Ah.. bu vizeler ah..! Kendimi üniversiteli gibi hissedemiyorum diyip duruyordum ama vizeler yaklaştıkça artık üniversiteli olduğumu hissetmeye başladım valla. Üniversite gerçekten çok güzel, ortam süper falan ama birde şu vizeler olmasaydı herşey daha güzel olacaktı. Tek sorun bu yani üniversitede. Birde hiç bişi bilmiyoruz. Acaba sınavı nasıl yapar hoca, önce girdiğimiz sınavlara benziyor mu, zor mu yoksa kolay mı...İlk defa ya, ilk defa sınava giricez üniversitede. Bu ilk vizeleri atlatsak, içim baya rahatlayacak.

Ve bide ben salak gibi, vize haftasında burdan taa... Kadıköy'e gidicem, daha önce hiç görmediğim biriyle buluşmaya. Çocuk beni biraz ayağına çağrıyormuş gibi oldu ama neyse ona da uzakmış Kadıköy, ortada bir yerde buluşmuş olucaz yani. Aman neyse, giderim ben n'olcak. Adam olsun da umurumda değil. Ama çok takmamaya çalışıyorum ilk defa biriyle buluşacağımı kafama. Bu zamana kadar taktım da, heyecanlandım da, içim içime sığmadı da ne oldu? Hiç... koca bir hiç..! Şimdi, amaaaan... diyorum. Olursa olur, olmazsa uğurlar olsun. Hep birşeyleri kafama takmaktan yoruldum. Artık umursamıyorum öyle fazla.

Tam vize haftamda, burdan taaa.. oraya gidiyorum onunla buluşmaya. Valla değerini bilmeli.  Zaten kaç gündür sadece ders çalışıyorum, uyuyorum, uyanıyorum, yemek yiyorum, ders çalışıyorum, uyuyorum... Böyle gidiyor yani ömrümün en güzel zamanları. Yurt odasında yaşayıp gidiyorum, günlerdir.

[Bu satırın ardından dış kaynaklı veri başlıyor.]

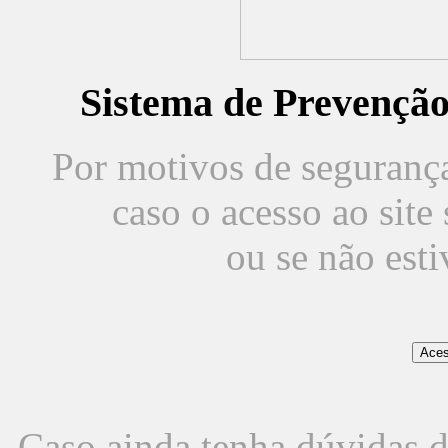
Sistema de Prevençã
Por motivos de segurança,
caso o acesso ao sit
ou se não est
Caso ainda tenha dúvidas d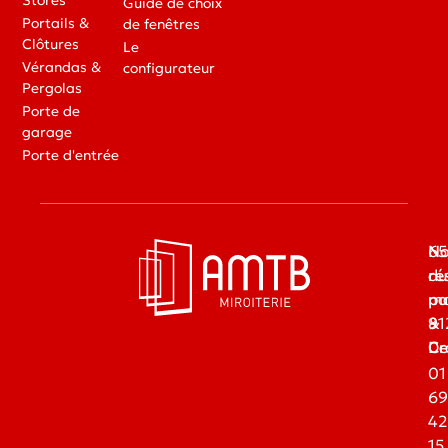
Guide de choix
Portails &
de fenêtres
Clôtures
Le
Vérandas &
configurateur
Pergolas
Porte de
garage
Porte d'entrée
65
No
du
ré
ma
pa
91
&
Dr
Ce
01
69
42
15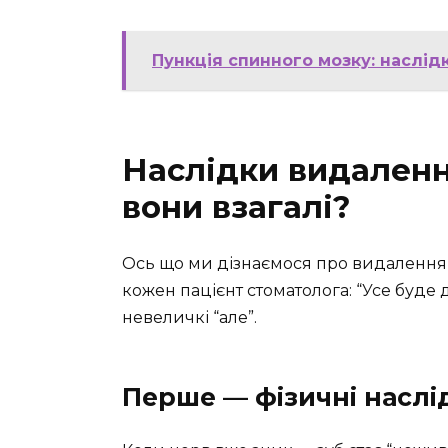
Пункція спинного мозку: наслід
Наслідки видалення
вони взагалі?
Ось що ми дізнаємося про видалення 
кожен пацієнт стоматолога: “Усе буде д
невеличкі “але”.
Перше — фізичні наслі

Geçenlerde kızlarla hep birlikte canlı müziğe gittik allahtan. Kurtlarımızı döktük, deşarj olduk baya bi. Öğrencilik dediğin buymuş zaten. Vizelerden önce canlı müziğe git, eğlen, göbek at. Sonra hiç o kıvıran sen değilmişsin gibi otur, kös kös ders çalış.

Allahımm... şu vizeleri bir atlatayım, başka birşey istemiyorum (şuanlık).